- [EXERCISE GOAL]: Return each line of the listing that follows in which the string "panel" can be found.

--- START ---

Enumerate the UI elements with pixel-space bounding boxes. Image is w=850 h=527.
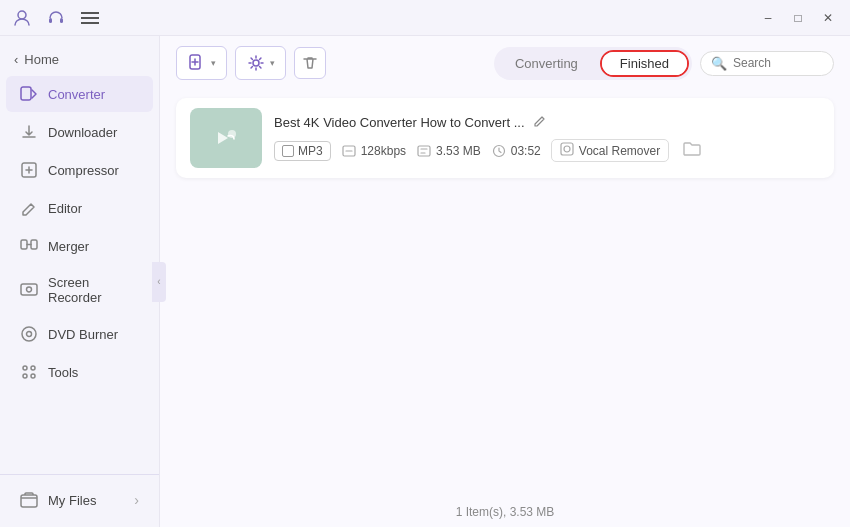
converting-tab[interactable]: Converting (497, 52, 596, 75)
table-row: Best 4K Video Converter How to Convert .… (176, 98, 834, 178)
duration-value: 03:52 (511, 144, 541, 158)
delete-button[interactable] (294, 47, 326, 79)
search-icon: 🔍 (711, 56, 727, 71)
tools-icon (20, 363, 38, 381)
file-info: Best 4K Video Converter How to Convert .… (274, 114, 820, 162)
sidebar-item-merger[interactable]: Merger (6, 228, 153, 264)
file-meta: MP3 128kbps (274, 139, 820, 162)
sidebar-item-editor[interactable]: Editor (6, 190, 153, 226)
back-arrow-icon: ‹ (14, 52, 18, 67)
svg-rect-23 (418, 146, 430, 156)
menu-icon-btn[interactable] (76, 4, 104, 32)
app-body: ‹ Home Converter Downloader (0, 36, 850, 527)
svg-rect-25 (561, 143, 573, 155)
compressor-icon (20, 161, 38, 179)
svg-rect-1 (49, 18, 52, 23)
svg-point-13 (27, 332, 32, 337)
toolbar: ▾ ▾ (160, 36, 850, 90)
close-button[interactable]: ✕ (814, 7, 842, 29)
finished-tab-wrapper: Finished (600, 50, 689, 77)
svg-rect-9 (31, 240, 37, 249)
vocal-remover-button[interactable]: Vocal Remover (551, 139, 669, 162)
size-chip: 3.53 MB (416, 143, 481, 159)
editor-icon (20, 199, 38, 217)
tools-label: Tools (48, 365, 78, 380)
window-controls: – □ ✕ (754, 7, 842, 29)
sidebar-item-tools[interactable]: Tools (6, 354, 153, 390)
svg-point-14 (23, 366, 27, 370)
title-bar: – □ ✕ (0, 0, 850, 36)
sidebar-item-screen-recorder[interactable]: Screen Recorder (6, 266, 153, 314)
svg-rect-10 (21, 284, 37, 295)
add-file-button[interactable]: ▾ (176, 46, 227, 80)
svg-point-20 (253, 60, 259, 66)
svg-rect-6 (21, 87, 31, 100)
svg-point-12 (22, 327, 36, 341)
sidebar-item-downloader[interactable]: Downloader (6, 114, 153, 150)
main-content: ▾ ▾ (160, 36, 850, 527)
svg-point-11 (27, 287, 32, 292)
sidebar-item-dvd-burner[interactable]: DVD Burner (6, 316, 153, 352)
file-list: Best 4K Video Converter How to Convert .… (160, 90, 850, 497)
compressor-label: Compressor (48, 163, 119, 178)
settings-caret: ▾ (270, 58, 275, 68)
merger-label: Merger (48, 239, 89, 254)
maximize-button[interactable]: □ (784, 7, 812, 29)
sidebar-item-my-files[interactable]: My Files › (6, 482, 153, 518)
format-chip[interactable]: MP3 (274, 141, 331, 161)
search-input[interactable] (733, 56, 823, 70)
file-thumbnail (190, 108, 262, 168)
edit-icon[interactable] (533, 114, 547, 131)
search-box: 🔍 (700, 51, 834, 76)
svg-point-26 (564, 146, 570, 152)
folder-button[interactable] (683, 141, 701, 161)
my-files-label: My Files (48, 493, 96, 508)
sidebar: ‹ Home Converter Downloader (0, 36, 160, 527)
settings-button[interactable]: ▾ (235, 46, 286, 80)
my-files-arrow: › (134, 492, 139, 508)
title-bar-icon-group (8, 4, 104, 32)
sidebar-item-converter[interactable]: Converter (6, 76, 153, 112)
finished-tab[interactable]: Finished (602, 52, 687, 75)
add-file-caret: ▾ (211, 58, 216, 68)
minimize-button[interactable]: – (754, 7, 782, 29)
bitrate-value: 128kbps (361, 144, 406, 158)
format-label: MP3 (298, 144, 323, 158)
clock-icon (491, 143, 507, 159)
svg-rect-18 (21, 495, 37, 507)
my-files-icon (20, 491, 38, 509)
status-text: 1 Item(s), 3.53 MB (456, 505, 555, 519)
headset-icon-btn[interactable] (42, 4, 70, 32)
dvd-burner-icon (20, 325, 38, 343)
screen-recorder-label: Screen Recorder (48, 275, 139, 305)
svg-rect-8 (21, 240, 27, 249)
converter-icon (20, 85, 38, 103)
format-square-icon (282, 145, 294, 157)
downloader-icon (20, 123, 38, 141)
downloader-label: Downloader (48, 125, 117, 140)
user-icon-btn[interactable] (8, 4, 36, 32)
sidebar-item-compressor[interactable]: Compressor (6, 152, 153, 188)
bitrate-chip: 128kbps (341, 143, 406, 159)
sidebar-back-home[interactable]: ‹ Home (0, 44, 159, 75)
sidebar-collapse-handle[interactable]: ‹ (152, 262, 166, 302)
merger-icon (20, 237, 38, 255)
svg-point-21 (228, 130, 236, 138)
converter-label: Converter (48, 87, 105, 102)
vocal-icon (560, 142, 574, 159)
dvd-burner-label: DVD Burner (48, 327, 118, 342)
editor-label: Editor (48, 201, 82, 216)
file-title-row: Best 4K Video Converter How to Convert .… (274, 114, 820, 131)
sidebar-bottom: My Files › (0, 474, 159, 519)
file-title: Best 4K Video Converter How to Convert .… (274, 115, 525, 130)
svg-point-17 (31, 374, 35, 378)
status-bar: 1 Item(s), 3.53 MB (160, 497, 850, 527)
svg-point-15 (31, 366, 35, 370)
size-icon (416, 143, 432, 159)
vocal-remover-label: Vocal Remover (579, 144, 660, 158)
add-file-icon (187, 53, 207, 73)
size-value: 3.53 MB (436, 144, 481, 158)
settings-icon (246, 53, 266, 73)
bitrate-icon (341, 143, 357, 159)
svg-rect-2 (60, 18, 63, 23)
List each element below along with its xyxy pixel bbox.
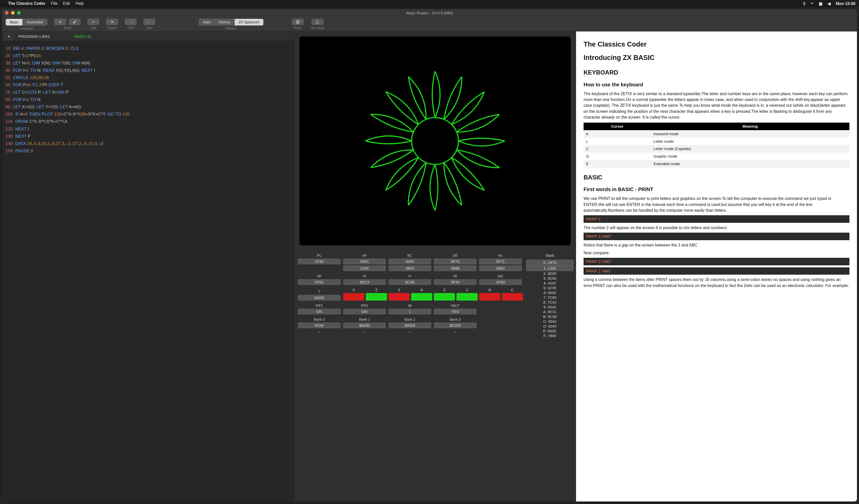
delete-label: Delete [108,26,117,30]
stack-row: D: 4240 [526,324,574,329]
file-bar: ▸ PROGRAM-1.BAS BASIC ok. [2,31,294,41]
stack-row: 1: 1303 [526,265,574,271]
next-button[interactable]: 〉 [143,19,155,25]
stack-row: 2: 3E00 [526,271,574,276]
flag-3 [434,293,455,301]
stack-row: 0: 1B76 [526,260,574,265]
doc-p4: Using a comma between the items after PR… [584,277,849,288]
doc-p3b: Now compare: [584,250,849,256]
flag-C [502,293,523,301]
menu-help[interactable]: Help [76,1,84,6]
reg-IY: IY5C3A [389,274,431,285]
flag-V [456,293,478,301]
stack-row: C: 4042 [526,319,574,324]
delete-button[interactable]: ✕ [106,19,118,25]
flag-S [343,293,364,301]
wifi-icon[interactable]: ⌔ [811,1,813,6]
cmd-1: PRINT 2 [584,215,849,223]
debugger-panel: PC1F3D AF005C2165BC000036F0DE5F76369BHL5… [294,250,576,341]
reg-PC: PC1F3D [298,254,341,271]
table-row: LLetter mode [584,138,849,145]
bank-Bank 3: Bank 3$C000-- [434,318,477,334]
reg-IX: IX5EC3 [343,274,386,285]
add-button[interactable]: ＋ [87,19,100,25]
emulator-pane: PC1F3D AF005C2165BC000036F0DE5F76369BHL5… [294,31,576,502]
table-row: CLetter mode (Capitals) [584,145,849,153]
doc-p2: The number 2 will appear on the screen.I… [584,225,849,231]
bank-Bank 0: Bank 0ROM-- [298,318,341,334]
cmd-2: PRINT 2,"ABC" [584,233,849,240]
platform-zx[interactable]: ZX Spectrum [235,19,263,26]
language-label: Language [20,27,33,30]
editor-group: ≡ 🖌 Editor [54,19,81,30]
stack-row: 4: 4242 [526,281,574,286]
airdrop-icon[interactable]: ⇪ [803,1,806,6]
language-basic[interactable]: Basic [6,19,22,26]
doc-title: The Classics Coder [584,40,849,49]
menu-edit[interactable]: Edit [63,1,70,6]
prev-label: Prev [127,26,134,30]
output-graphic [357,63,513,219]
reg-IFF2: IFF2ON [343,304,386,315]
prev-button[interactable]: 〈 [125,19,137,25]
next-label: Next [146,26,153,30]
volume-icon[interactable]: ◀ [828,1,831,6]
reg-WZ: WZ1F3D [479,274,522,285]
stack-row: E: 003C [526,329,574,333]
reg-DE: DE5F76369B [434,254,477,271]
doc-h-keyboard: KEYBOARD [584,68,849,77]
flag-Z [366,293,387,301]
control-center-icon[interactable]: ▣ [819,1,823,6]
file-name: PROGRAM-1.BAS [18,34,49,39]
doc-p-kb: The keyboard of the ZETIX is very simila… [584,91,849,120]
reset-button[interactable]: ⏻ [292,19,304,25]
reset-label: Reset [294,26,302,30]
doc-h-first: First words in BASIC - PRINT [584,186,849,193]
stack-row: A: 007C [526,309,574,314]
cmd-4: PRINT 2 "ABC" [584,268,849,275]
cmd-3: PRINT 2;"ABC" [584,258,849,265]
fast-mode-button[interactable]: ⍓ [312,19,323,25]
bank-Bank 2: Bank 2$8000-- [389,318,431,334]
reg-IFF1: IFF1ON [298,304,341,315]
stack-row: 7: 7C00 [526,295,574,300]
run-button[interactable]: ▸ [5,33,13,39]
flag-5 [389,293,410,301]
window-title: Basic Project - ZX 0.9 [48K] [2,11,857,15]
stack-row: 3: 3C00 [526,276,574,281]
doc-p-first: We use PRINT to tell the computer to pri… [584,196,849,213]
reg-AF: AF005C2165 [343,254,386,271]
svg-point-0 [412,118,458,164]
menu-file[interactable]: File [51,1,58,6]
reg-HALT: HALTYES [434,304,477,315]
platform-vectrex[interactable]: Vectrex [214,19,235,26]
reg-HL: HL5F715953 [479,254,522,271]
stack-row: B: 3C00 [526,314,574,319]
doc-pane[interactable]: The Classics Coder Introducing ZX BASIC … [576,31,857,502]
menubar-clock[interactable]: Mon 15:55 [836,1,856,6]
code-editor[interactable]: 10 INK 4: PAPER 0: BORDER 0: CLS 20 LET … [2,41,294,502]
stack-row: 5: 427E [526,286,574,290]
editor-label: Editor [64,26,72,30]
app-name[interactable]: The Classics Coder [8,1,46,6]
editor-brush-button[interactable]: 🖌 [69,19,81,25]
platform-atari[interactable]: Atari [199,19,214,26]
stack-row: 6: 0042 [526,290,574,295]
bank-Bank 1: Bank 1$4000-- [343,318,386,334]
add-label: Add [91,26,96,30]
reg-IM: IM1 [389,304,431,315]
stack-panel: Stack 0: 1B761: 13032: 3E003: 3C004: 424… [526,254,574,338]
platform-group: Atari Vectrex ZX Spectrum Platform [199,19,263,30]
editor-lines-button[interactable]: ≡ [54,19,66,25]
flag-N [479,293,500,301]
platform-label: Platform [226,27,237,30]
language-group: Basic Assembler Language [5,19,48,30]
doc-h-basic: BASIC [584,173,849,182]
language-assembler[interactable]: Assembler [22,19,47,26]
editor-pane: ▸ PROGRAM-1.BAS BASIC ok. 10 INK 4: PAPE… [2,31,294,502]
doc-h-use: How to use the keyboard [584,81,849,88]
reg-SP: SPFF52 [298,274,341,285]
stack-row: F: 7800 [526,333,574,338]
reg-IR: IR3F20 [434,274,477,285]
table-row: KKeyword mode [584,130,849,138]
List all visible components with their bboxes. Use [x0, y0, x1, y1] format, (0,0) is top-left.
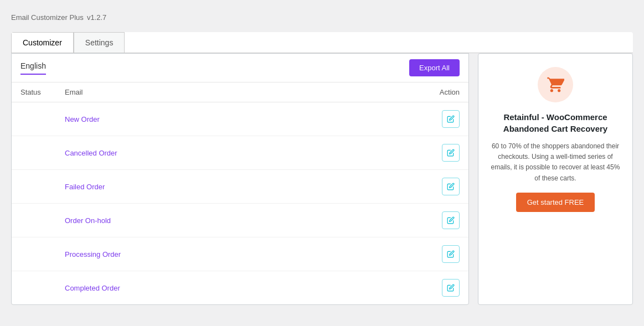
language-tab[interactable]: English	[20, 61, 46, 75]
email-name-new-order[interactable]: New Order	[65, 115, 100, 123]
email-name-completed-order[interactable]: Completed Order	[65, 284, 120, 292]
promo-panel: Retainful - WooCommerce Abandoned Cart R…	[478, 53, 633, 305]
table-row: Order On-hold	[12, 204, 468, 237]
table-row: Completed Order	[12, 271, 468, 304]
table-row: Processing Order	[12, 237, 468, 271]
export-all-button[interactable]: Export All	[409, 59, 460, 76]
tab-settings[interactable]: Settings	[74, 32, 125, 53]
promo-description: 60 to 70% of the shoppers abandoned thei…	[490, 141, 621, 184]
page-title: Email Customizer Plus v1.2.7	[11, 9, 633, 23]
table-row: Cancelled Order	[12, 136, 468, 170]
edit-button-completed-order[interactable]	[442, 279, 460, 297]
edit-button-failed-order[interactable]	[442, 178, 460, 195]
email-name-cancelled-order[interactable]: Cancelled Order	[65, 149, 117, 157]
tab-customizer[interactable]: Customizer	[11, 32, 74, 53]
promo-title: Retainful - WooCommerce Abandoned Cart R…	[490, 111, 621, 134]
email-name-order-onhold[interactable]: Order On-hold	[65, 216, 111, 225]
table-row: Failed Order	[12, 170, 468, 204]
edit-button-new-order[interactable]	[442, 110, 460, 128]
main-tabs: Customizer Settings	[11, 32, 633, 53]
edit-button-processing-order[interactable]	[442, 245, 460, 263]
table-row: New Order	[12, 102, 468, 136]
edit-button-cancelled-order[interactable]	[442, 144, 460, 162]
col-header-status: Status	[20, 88, 65, 96]
get-started-button[interactable]: Get started FREE	[516, 193, 595, 212]
table-header: Status Email Action	[12, 82, 468, 102]
email-list-panel: English Export All Status Email Action	[11, 53, 469, 305]
email-name-processing-order[interactable]: Processing Order	[65, 250, 121, 258]
edit-button-order-onhold[interactable]	[442, 211, 460, 229]
email-name-failed-order[interactable]: Failed Order	[65, 183, 105, 191]
cart-icon	[538, 67, 573, 102]
col-header-email: Email	[65, 88, 415, 96]
language-bar: English Export All	[12, 54, 468, 82]
col-header-action: Action	[415, 88, 460, 96]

--- END ---

- [RESPONSE TO THE EXERCISE]:
debugger-panel: PC1F3D AF005C2165BC000036F0DE5F76369BHL5… [294,250,576,341]
stack-panel: Stack 0: 1B761: 13032: 3E003: 3C004: 424… [526,254,574,338]
promo-panel: Retainful - WooCommerce Abandoned Cart R…	[478, 53, 633, 305]
email-list-panel: English Export All Status Email Action	[11, 53, 469, 305]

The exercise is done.